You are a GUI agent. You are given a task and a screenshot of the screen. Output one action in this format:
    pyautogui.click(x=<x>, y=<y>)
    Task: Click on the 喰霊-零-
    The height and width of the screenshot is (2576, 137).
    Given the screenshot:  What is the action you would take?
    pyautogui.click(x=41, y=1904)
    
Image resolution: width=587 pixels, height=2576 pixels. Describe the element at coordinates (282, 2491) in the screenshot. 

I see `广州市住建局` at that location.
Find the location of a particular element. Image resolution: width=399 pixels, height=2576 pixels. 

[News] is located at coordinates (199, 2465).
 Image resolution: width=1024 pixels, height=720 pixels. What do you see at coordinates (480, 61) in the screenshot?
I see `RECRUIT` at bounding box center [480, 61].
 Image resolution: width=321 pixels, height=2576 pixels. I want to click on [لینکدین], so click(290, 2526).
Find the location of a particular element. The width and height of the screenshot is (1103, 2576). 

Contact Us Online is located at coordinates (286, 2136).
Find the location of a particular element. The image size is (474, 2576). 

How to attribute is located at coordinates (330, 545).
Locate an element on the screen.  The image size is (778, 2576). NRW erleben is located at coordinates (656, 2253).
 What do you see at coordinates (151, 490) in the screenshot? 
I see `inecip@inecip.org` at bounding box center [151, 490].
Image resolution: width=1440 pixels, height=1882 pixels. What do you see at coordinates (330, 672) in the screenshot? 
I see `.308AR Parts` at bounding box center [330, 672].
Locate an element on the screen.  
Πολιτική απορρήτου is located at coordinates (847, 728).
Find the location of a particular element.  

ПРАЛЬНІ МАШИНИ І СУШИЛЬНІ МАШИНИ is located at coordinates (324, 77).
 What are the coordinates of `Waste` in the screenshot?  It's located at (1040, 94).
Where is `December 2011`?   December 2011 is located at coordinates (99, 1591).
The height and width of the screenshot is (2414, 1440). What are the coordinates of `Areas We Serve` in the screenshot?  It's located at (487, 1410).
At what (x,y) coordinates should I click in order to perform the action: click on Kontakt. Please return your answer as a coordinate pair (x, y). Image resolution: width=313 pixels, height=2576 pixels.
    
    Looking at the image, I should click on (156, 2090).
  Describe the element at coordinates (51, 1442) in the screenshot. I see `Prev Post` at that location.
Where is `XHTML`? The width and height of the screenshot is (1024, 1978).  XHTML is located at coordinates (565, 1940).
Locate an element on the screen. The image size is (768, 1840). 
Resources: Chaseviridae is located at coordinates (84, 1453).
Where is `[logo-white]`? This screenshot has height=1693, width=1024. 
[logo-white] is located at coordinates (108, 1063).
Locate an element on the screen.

* * *

Make a faithful copy of every record above.

• **Task response**
You are a GUI agent. You are given a task and a screenshot of the screen. Output one action in this format:
    pyautogui.click(x=<x>, y=<y>)
    Task: Click on the 喰霊-零-
    The height and width of the screenshot is (2576, 137).
    Given the screenshot:  What is the action you would take?
    pyautogui.click(x=41, y=1904)
    
Image resolution: width=587 pixels, height=2576 pixels. Describe the element at coordinates (282, 2491) in the screenshot. 

I see `广州市住建局` at that location.
Find the location of a particular element. Image resolution: width=399 pixels, height=2576 pixels. 

[News] is located at coordinates (199, 2465).
 Image resolution: width=1024 pixels, height=720 pixels. What do you see at coordinates (480, 61) in the screenshot?
I see `RECRUIT` at bounding box center [480, 61].
 Image resolution: width=321 pixels, height=2576 pixels. I want to click on [لینکدین], so click(290, 2526).
Find the location of a particular element. The width and height of the screenshot is (1103, 2576). 

Contact Us Online is located at coordinates (286, 2136).
Find the location of a particular element. The image size is (474, 2576). 

How to attribute is located at coordinates (330, 545).
Locate an element on the screen.  The image size is (778, 2576). NRW erleben is located at coordinates (656, 2253).
 What do you see at coordinates (151, 490) in the screenshot? 
I see `inecip@inecip.org` at bounding box center [151, 490].
Image resolution: width=1440 pixels, height=1882 pixels. What do you see at coordinates (330, 672) in the screenshot? 
I see `.308AR Parts` at bounding box center [330, 672].
Locate an element on the screen.  
Πολιτική απορρήτου is located at coordinates (847, 728).
Find the location of a particular element.  

ПРАЛЬНІ МАШИНИ І СУШИЛЬНІ МАШИНИ is located at coordinates (324, 77).
 What are the coordinates of `Waste` in the screenshot?  It's located at (1040, 94).
Where is `December 2011`?   December 2011 is located at coordinates (99, 1591).
The height and width of the screenshot is (2414, 1440). What are the coordinates of `Areas We Serve` in the screenshot?  It's located at (487, 1410).
At what (x,y) coordinates should I click in order to perform the action: click on Kontakt. Please return your answer as a coordinate pair (x, y). Image resolution: width=313 pixels, height=2576 pixels.
    
    Looking at the image, I should click on (156, 2090).
  Describe the element at coordinates (51, 1442) in the screenshot. I see `Prev Post` at that location.
Where is `XHTML`? The width and height of the screenshot is (1024, 1978).  XHTML is located at coordinates (565, 1940).
Locate an element on the screen. The image size is (768, 1840). 
Resources: Chaseviridae is located at coordinates (84, 1453).
Where is `[logo-white]`? This screenshot has height=1693, width=1024. 
[logo-white] is located at coordinates (108, 1063).
Locate an element on the screen.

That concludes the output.